***** INFORMATION *****
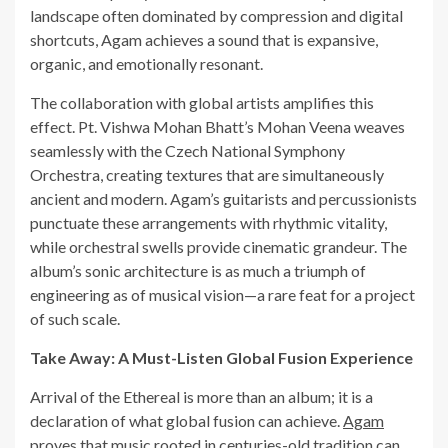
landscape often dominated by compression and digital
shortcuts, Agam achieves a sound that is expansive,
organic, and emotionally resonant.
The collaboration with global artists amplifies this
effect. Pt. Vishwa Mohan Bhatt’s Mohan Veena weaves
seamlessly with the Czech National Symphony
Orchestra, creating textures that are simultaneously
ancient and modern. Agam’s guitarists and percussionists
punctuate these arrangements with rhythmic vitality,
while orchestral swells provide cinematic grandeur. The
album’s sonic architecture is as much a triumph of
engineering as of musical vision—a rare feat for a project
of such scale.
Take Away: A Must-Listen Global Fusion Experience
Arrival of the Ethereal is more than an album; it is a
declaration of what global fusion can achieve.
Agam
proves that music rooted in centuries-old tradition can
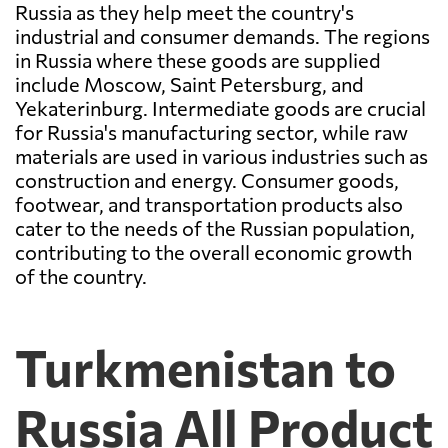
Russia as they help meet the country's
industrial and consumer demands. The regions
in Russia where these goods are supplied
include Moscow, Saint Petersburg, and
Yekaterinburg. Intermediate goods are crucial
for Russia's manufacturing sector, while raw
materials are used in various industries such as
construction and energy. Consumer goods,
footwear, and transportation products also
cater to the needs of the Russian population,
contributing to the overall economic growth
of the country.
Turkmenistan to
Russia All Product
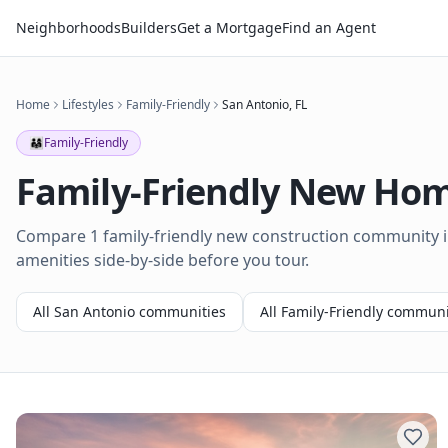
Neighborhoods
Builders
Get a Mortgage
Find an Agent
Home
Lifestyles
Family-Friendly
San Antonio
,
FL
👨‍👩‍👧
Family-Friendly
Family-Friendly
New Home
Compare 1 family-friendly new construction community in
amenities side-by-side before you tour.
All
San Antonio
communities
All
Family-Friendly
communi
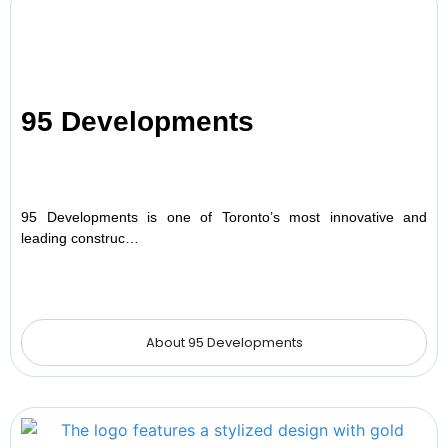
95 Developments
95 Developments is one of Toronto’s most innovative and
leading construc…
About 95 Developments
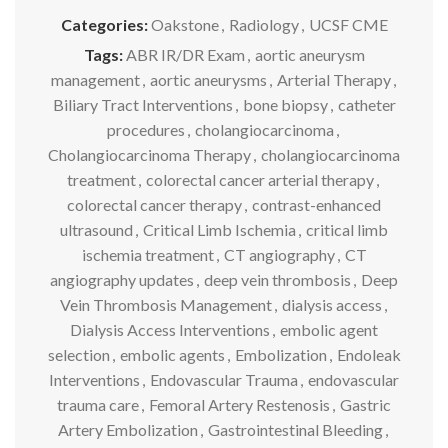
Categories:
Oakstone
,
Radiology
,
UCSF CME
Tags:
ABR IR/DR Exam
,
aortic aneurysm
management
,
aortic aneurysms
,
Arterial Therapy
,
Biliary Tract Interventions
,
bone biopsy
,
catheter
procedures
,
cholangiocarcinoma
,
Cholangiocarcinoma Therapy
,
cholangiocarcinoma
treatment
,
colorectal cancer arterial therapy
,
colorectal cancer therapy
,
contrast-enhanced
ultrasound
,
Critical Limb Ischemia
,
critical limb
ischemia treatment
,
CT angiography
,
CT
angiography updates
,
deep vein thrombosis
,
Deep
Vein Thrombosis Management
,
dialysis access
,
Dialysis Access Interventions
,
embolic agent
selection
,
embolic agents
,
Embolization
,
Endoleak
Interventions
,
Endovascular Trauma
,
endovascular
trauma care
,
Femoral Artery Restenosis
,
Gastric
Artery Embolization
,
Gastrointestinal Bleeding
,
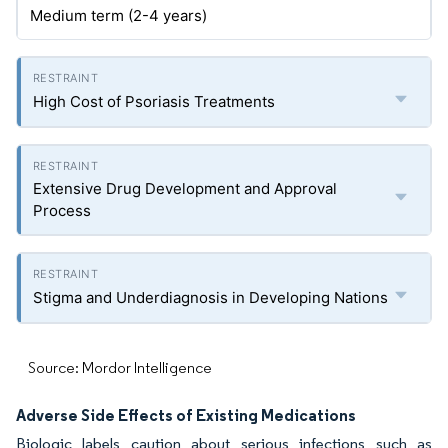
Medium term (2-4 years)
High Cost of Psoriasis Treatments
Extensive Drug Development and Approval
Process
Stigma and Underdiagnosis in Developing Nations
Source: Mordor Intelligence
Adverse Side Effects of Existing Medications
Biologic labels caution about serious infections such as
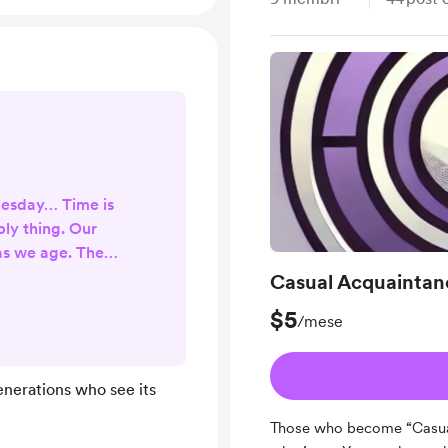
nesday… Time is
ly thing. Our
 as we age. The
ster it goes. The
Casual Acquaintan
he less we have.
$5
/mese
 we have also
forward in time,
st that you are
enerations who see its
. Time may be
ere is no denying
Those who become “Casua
*****
***** INFORMATION *****
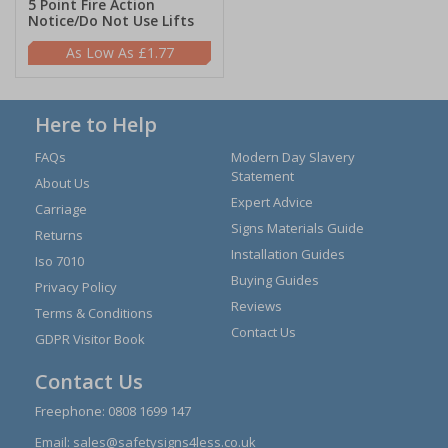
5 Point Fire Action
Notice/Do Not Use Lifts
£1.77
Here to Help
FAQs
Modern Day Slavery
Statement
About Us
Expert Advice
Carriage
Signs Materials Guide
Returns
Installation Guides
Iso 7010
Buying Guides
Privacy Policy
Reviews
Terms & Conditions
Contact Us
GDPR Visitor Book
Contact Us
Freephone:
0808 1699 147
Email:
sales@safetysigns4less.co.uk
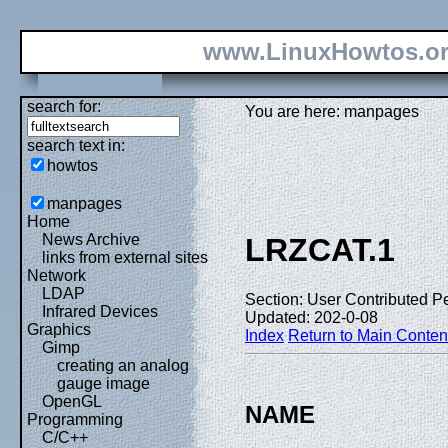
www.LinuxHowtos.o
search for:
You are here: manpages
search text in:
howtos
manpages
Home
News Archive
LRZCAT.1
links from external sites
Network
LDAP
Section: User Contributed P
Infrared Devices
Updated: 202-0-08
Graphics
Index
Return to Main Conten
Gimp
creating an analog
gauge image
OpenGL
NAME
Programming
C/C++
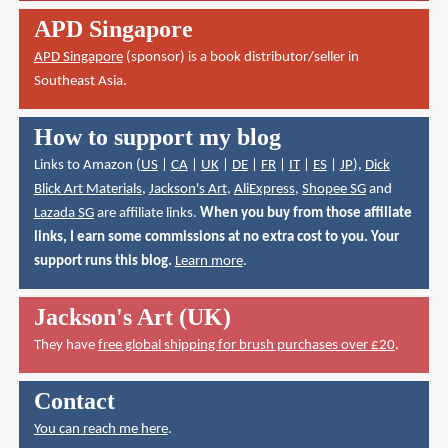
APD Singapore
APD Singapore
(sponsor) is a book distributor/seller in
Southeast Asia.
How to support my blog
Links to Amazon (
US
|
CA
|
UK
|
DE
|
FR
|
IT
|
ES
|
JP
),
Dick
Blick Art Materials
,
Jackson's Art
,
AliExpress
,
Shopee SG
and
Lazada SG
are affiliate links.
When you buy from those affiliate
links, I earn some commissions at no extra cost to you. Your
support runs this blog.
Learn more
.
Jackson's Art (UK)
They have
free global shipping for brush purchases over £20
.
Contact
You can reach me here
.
*****
***** INFORMATION *****
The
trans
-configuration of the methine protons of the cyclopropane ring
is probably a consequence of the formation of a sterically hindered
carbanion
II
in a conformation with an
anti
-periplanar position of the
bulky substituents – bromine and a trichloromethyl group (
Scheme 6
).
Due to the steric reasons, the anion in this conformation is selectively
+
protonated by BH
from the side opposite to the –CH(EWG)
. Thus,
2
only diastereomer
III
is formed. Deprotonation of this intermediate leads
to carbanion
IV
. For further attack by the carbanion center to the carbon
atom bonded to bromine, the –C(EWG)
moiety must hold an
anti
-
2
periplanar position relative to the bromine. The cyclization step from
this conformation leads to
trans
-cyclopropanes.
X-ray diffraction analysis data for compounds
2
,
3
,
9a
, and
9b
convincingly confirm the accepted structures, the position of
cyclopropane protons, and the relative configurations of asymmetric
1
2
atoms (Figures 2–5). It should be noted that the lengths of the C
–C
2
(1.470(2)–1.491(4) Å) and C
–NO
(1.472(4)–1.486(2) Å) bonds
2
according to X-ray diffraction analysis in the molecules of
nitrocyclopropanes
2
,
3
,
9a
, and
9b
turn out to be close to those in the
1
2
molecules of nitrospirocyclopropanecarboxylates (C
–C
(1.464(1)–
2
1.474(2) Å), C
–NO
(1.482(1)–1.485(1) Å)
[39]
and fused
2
*****
◆ EXERCISE OBJECTIVE: Report every line in the data that holds "with", copying each one.

◆ WRITTEN REPLY:
The collaboration with global artists amplifies this
seamlessly with the Czech National Symphony
punctuate these arrangements with rhythmic vitality,
in a conformation with an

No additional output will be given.